Violent Crimes are up across the prairies but non-violent offending is on the decline, including in Saskatoon. That from Police Chief Troy Cooper who commented on a recent report from Statistics Canada that provided comparisons of crime from 2019 to 2018.
While Saskatoon continues to see violent crimes on the rise, Police Chief Troy Cooper says the city’s crime severity index is fairly stable. Cooper says the 2019 severity index, which was received in the Stats Canada report, provides a rating of how crime is affecting a community with more serious crimes providing more weight.
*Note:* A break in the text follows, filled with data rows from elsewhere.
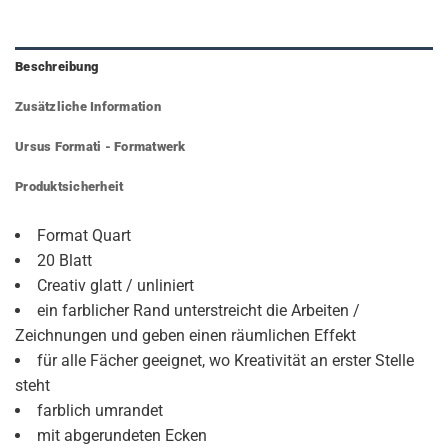
Beschreibung
Zusätzliche Information
Ursus Formati - Formatwerk
Produktsicherheit
Format Quart
20 Blatt
Creativ glatt / unliniert
ein farblicher Rand unterstreicht die Arbeiten /
Zeichnungen und geben einen räumlichen Effekt
für alle Fächer geeignet, wo Kreativität an erster Stelle
steht
farblich umrandet
mit abgerundeten Ecken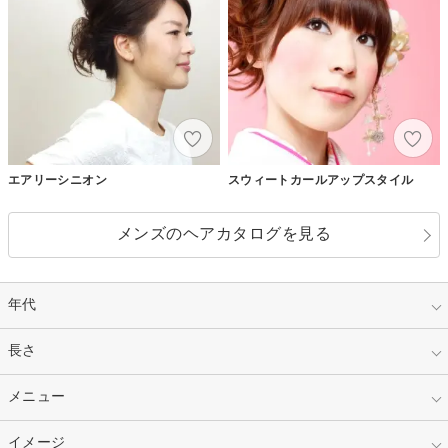
エアリーシニオン
スウィートカールアップスタイル
メンズのヘアカタログを見る
年代
指定なし
長さ
キッズ
10代
20代
指定なし
メニュー
ベリーショート
30代
40代
ショート
ミディアム
指定なし
イメージ
カット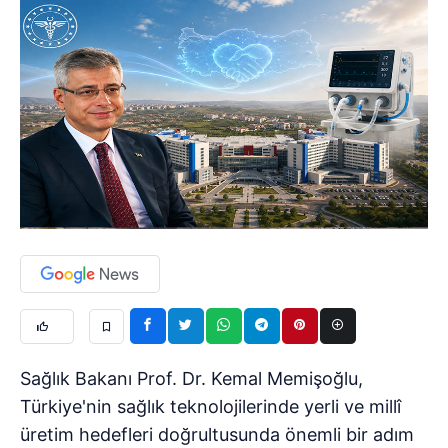
Sağlık Bakanı Prof. Dr. Kemal Memişoğlu,
Türkiye'nin sağlık teknolojilerinde yerli ve millî
üretim hedefleri doğrultusunda önemli bir adım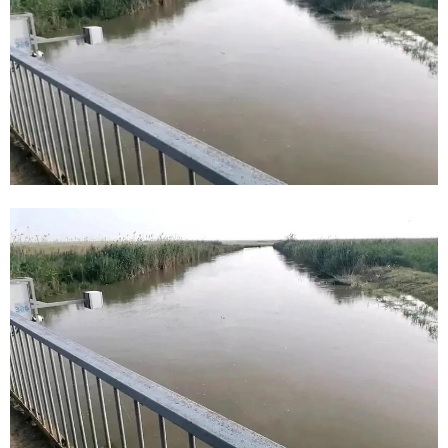
E
N
U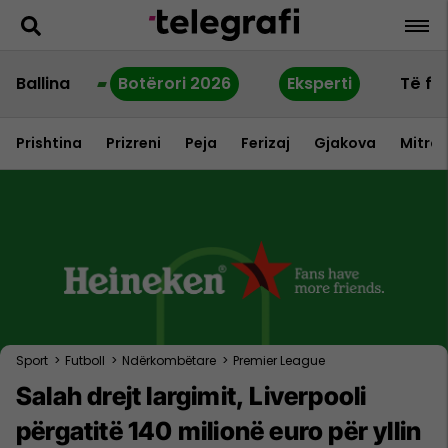
Ballina
Botërori 2026
Eksperti
Të fu
Prishtina
Prizreni
Peja
Ferizaj
Gjakova
Mitrov
Sport
>
Futboll
>
Ndërkombëtare
>
Premier League
Salah drejt largimit, Liverpooli
përgatitë 140 milionë euro për yllin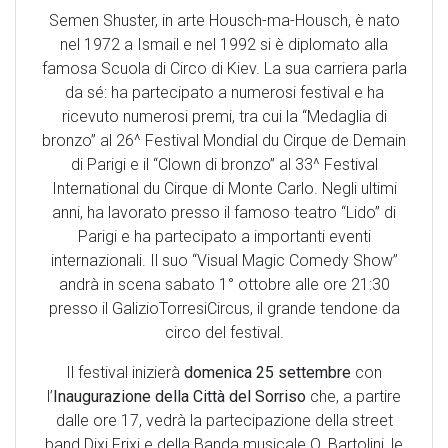
Semen Shuster, in arte Housch-ma-Housch, è nato
nel 1972 a Ismail e nel 1992 si è diplomato alla
famosa Scuola di Circo di Kiev. La sua carriera parla
da sé: ha partecipato a numerosi festival e ha
ricevuto numerosi premi, tra cui la “Medaglia di
bronzo” al 26^ Festival Mondial du Cirque de Demain
di Parigi e il “Clown di bronzo” al 33^ Festival
International du Cirque di Monte Carlo. Negli ultimi
anni, ha lavorato presso il famoso teatro “Lido” di
Parigi e ha partecipato a importanti eventi
internazionali. Il suo “Visual Magic Comedy Show”
andrà in scena sabato 1° ottobre alle ore 21:30
presso il GalizioTorresiCircus, il grande tendone da
circo del festival.
Il festival inizierà
domenica 25 settembre
con
l’
Inaugurazione della Città del Sorriso
che, a partire
dalle ore 17, vedrà la partecipazione della street
band Dixi Frixi e della Banda musicale O. Bartolini, le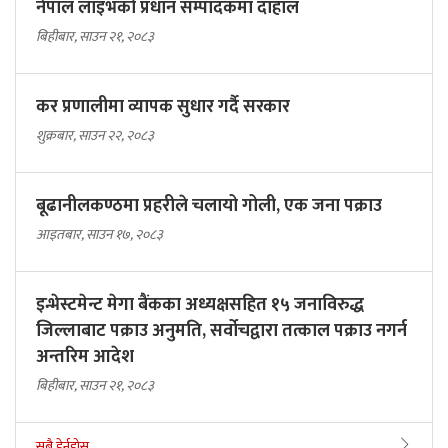
नेपाल लाइभको प्रधान सम्पादकमा दाहाल
बिहीबार, साउन २१, २०८३
कर प्रणालीमा व्यापक सुधार गर्दै सरकार
शुक्रबार, साउन २२, २०८३
बूढानीलकण्ठमा प्रहरीले चलायो गोली, एक जना पक्राउ
आइतबार, साउन १७, २०८३
इन्भेस्टमेन्ट मेगा बैंकका अध्यक्षसहित १५ जनाविरुद्ध
जिल्लाबाट पक्राउ अनुमति, सर्वोचद्वारा तत्काल पक्राउ नगर्न
अन्तरिम आदेश
बिहीबार, साउन २१, २०८३
सबै हेर्नुहोस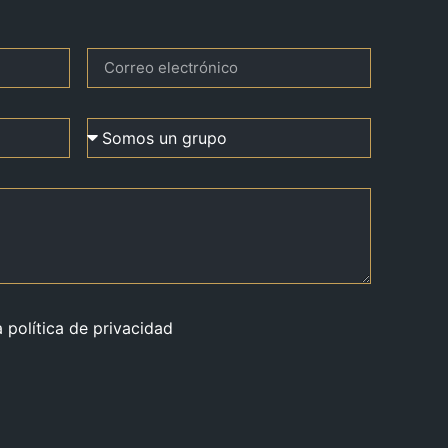
a política de privacidad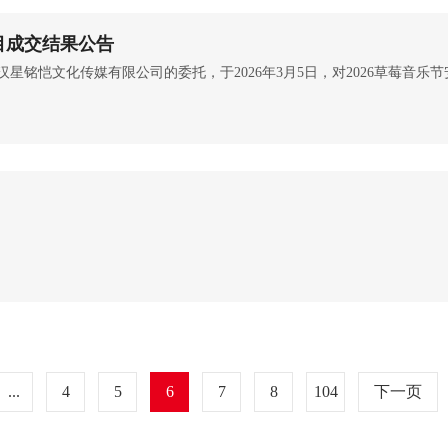
目成交结果公告
...
4
5
6
7
8
104
下一页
Cooper says Saskatoon’s rating has remained stable for the past few years despite an increase of violent offending in 2019. He suggests even with violent crimes up, a decrease in non-violent crimes has kept the crime severity index balanced compared to 2018. Cooper adds the severity index when compared to other centres across Canada was the lowest that it had been since crime has been measured that way.
Looking to stats from 2020 so far, Cooper says the role of gang association in violent offending didn’t have a common trend in 2019 but it has so far this year. He explains that year to date in 2020 two-thirds of homicides in the city have some sort of gang association or affiliation. Not necessarily gang motivated Copper adds, but the victims or suspects are associated with gangs in some way. Cooper adds that gang members are more likely to use guns and that has caused an increase of firearm use in Saskatoon. Cooper says the role that crystal meth plays in these crimes, is one of an economic foundation for gang violence but he says it also contributes to some of the non-violent property crime that the city sees.